もごもごしている口許を手で覆っているあたり、しっかりと教育されてきたことはわかる。

「そうか、喜んでくれたらなら、よかったよ」

祖父のことを思い出した。
何も知らない私に、飴やチョコや焼き鳥を与えたとき、私もこんな顔をして食べていたのだろうか。
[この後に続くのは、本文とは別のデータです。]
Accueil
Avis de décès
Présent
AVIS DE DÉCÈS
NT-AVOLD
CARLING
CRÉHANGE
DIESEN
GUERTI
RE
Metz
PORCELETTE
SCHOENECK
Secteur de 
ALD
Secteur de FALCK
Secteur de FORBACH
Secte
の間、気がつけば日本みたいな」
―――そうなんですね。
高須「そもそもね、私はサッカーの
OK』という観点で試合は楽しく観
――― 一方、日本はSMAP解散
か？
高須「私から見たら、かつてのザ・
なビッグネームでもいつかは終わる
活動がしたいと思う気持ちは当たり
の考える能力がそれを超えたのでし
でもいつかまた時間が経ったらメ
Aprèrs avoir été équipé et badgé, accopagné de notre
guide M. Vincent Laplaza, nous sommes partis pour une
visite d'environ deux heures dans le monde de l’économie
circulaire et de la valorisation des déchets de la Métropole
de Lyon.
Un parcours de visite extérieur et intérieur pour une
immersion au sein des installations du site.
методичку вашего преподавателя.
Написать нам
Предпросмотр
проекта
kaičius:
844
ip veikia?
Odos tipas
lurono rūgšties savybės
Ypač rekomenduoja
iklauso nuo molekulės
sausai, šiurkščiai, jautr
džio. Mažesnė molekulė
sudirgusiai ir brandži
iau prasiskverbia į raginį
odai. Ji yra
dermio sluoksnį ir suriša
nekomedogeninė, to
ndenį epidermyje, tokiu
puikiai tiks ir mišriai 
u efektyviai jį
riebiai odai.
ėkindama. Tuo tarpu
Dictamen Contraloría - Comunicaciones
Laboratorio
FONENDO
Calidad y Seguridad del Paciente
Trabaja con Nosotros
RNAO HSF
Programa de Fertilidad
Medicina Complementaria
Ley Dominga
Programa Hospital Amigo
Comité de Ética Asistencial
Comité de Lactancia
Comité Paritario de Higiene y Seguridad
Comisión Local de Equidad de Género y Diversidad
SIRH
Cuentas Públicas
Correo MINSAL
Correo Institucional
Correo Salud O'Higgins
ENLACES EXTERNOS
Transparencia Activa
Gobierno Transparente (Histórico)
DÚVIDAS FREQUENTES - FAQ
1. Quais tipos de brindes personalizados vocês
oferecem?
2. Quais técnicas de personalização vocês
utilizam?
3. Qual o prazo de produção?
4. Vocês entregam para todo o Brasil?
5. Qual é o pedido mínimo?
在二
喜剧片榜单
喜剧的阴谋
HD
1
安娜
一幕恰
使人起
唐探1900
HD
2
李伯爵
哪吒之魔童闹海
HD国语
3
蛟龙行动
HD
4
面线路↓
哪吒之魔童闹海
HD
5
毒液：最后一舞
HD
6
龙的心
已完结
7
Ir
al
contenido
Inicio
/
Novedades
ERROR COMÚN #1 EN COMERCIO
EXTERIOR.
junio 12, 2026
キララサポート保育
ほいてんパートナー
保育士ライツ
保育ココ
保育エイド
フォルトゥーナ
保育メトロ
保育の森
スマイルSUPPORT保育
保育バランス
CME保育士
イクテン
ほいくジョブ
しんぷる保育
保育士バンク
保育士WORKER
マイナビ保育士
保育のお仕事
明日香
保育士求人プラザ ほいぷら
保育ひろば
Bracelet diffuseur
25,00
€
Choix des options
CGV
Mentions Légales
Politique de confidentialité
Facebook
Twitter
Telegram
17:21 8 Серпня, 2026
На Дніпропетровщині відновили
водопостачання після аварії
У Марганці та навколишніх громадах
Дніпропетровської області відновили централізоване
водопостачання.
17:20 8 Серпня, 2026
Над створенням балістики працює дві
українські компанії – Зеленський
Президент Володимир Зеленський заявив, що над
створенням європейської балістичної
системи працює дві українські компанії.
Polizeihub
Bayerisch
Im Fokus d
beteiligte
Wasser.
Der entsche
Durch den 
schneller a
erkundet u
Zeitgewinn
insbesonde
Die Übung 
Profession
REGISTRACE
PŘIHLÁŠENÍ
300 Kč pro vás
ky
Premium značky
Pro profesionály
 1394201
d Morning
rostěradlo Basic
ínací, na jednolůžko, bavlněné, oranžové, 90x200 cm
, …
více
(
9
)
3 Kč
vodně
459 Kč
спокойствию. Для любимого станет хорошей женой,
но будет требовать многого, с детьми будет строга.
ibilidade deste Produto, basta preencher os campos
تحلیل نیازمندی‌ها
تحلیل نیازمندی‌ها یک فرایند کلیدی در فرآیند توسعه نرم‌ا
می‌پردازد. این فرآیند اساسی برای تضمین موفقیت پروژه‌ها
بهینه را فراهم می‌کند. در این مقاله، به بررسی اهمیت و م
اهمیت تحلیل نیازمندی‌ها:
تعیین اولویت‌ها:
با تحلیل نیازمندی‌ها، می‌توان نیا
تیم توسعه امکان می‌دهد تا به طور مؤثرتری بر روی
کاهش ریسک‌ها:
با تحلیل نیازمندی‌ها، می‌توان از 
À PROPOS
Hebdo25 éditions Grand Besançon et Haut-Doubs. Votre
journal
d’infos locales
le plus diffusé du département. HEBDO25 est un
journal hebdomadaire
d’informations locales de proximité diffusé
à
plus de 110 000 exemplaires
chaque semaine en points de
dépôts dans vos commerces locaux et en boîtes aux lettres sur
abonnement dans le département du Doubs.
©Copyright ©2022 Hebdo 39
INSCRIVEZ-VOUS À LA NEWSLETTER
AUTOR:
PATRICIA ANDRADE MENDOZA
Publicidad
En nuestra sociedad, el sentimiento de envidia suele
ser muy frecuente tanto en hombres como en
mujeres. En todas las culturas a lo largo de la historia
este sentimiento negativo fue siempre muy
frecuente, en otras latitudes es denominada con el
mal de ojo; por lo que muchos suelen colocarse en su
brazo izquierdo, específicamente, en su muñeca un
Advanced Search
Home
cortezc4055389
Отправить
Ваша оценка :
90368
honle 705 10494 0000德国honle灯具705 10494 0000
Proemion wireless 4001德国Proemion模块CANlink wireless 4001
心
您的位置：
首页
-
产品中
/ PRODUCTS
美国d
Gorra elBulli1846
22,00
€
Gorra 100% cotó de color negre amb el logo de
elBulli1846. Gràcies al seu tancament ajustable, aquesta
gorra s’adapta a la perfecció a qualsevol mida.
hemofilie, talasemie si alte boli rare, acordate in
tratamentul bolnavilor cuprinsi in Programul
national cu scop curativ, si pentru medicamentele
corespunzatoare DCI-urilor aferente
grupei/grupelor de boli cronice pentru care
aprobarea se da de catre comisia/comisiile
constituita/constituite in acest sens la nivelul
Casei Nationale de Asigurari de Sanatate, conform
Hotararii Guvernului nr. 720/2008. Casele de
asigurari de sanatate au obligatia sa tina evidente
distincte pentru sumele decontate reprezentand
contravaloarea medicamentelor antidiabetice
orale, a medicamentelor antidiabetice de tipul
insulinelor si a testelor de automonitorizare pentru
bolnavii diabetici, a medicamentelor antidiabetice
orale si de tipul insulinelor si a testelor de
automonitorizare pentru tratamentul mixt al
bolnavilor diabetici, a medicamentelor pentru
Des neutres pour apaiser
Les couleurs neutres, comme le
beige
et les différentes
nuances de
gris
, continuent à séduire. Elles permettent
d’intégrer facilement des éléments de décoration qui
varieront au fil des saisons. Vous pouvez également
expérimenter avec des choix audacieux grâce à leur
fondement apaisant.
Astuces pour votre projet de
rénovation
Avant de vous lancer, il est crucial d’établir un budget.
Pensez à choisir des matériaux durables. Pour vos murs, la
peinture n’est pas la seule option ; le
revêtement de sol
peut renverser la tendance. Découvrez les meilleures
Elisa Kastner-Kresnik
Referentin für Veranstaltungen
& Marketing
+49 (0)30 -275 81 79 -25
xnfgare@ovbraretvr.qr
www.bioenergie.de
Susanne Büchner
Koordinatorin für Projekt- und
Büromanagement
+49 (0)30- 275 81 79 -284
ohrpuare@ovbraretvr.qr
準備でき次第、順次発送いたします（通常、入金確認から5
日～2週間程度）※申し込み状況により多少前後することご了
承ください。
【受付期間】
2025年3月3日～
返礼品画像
「でも、これは秘密だよ。飴を食べたなどと、絶対に、誰にも言ったらいけない」

真剣にそういえば、遥もしっかりと頷いた。
これがばれれば、どんな罰が待っているかわかっている顔だ。


そして遥は、頼仁のためにある私の杭だ。

これから私が勝手をすれば、遥に追及がいくだろう。
私を同じ体罰を遥に受けされることで、私の自由を制限しようというのだろう。
私が頼仁に不利益を与えれば、神の身代わりだとでも称して遥を罰するつもりなのだ。

遥は、初めて食べる飴に瞳をキラキラさせている。
可愛いな。

可愛いのに、こんな歪なことがあるだろうか。
小学生くらいの子供が、初めて飴を食べて、涙を流さんばかりに感動している。

そういったものから、遠ざけられて育った証拠だ――。
戸籍もなく、軟禁生活で育ち、世俗のものとは隔離され、〝教え〟に背いたら罰を与えれる――。
遥は、間違いなく不幸な生まれだ。

こんな、〝庭〟という名の宗教団体に生まれてきてしまったがために。


死ねばいいのに。

みんな、みーんな死んでしまえばいいのに。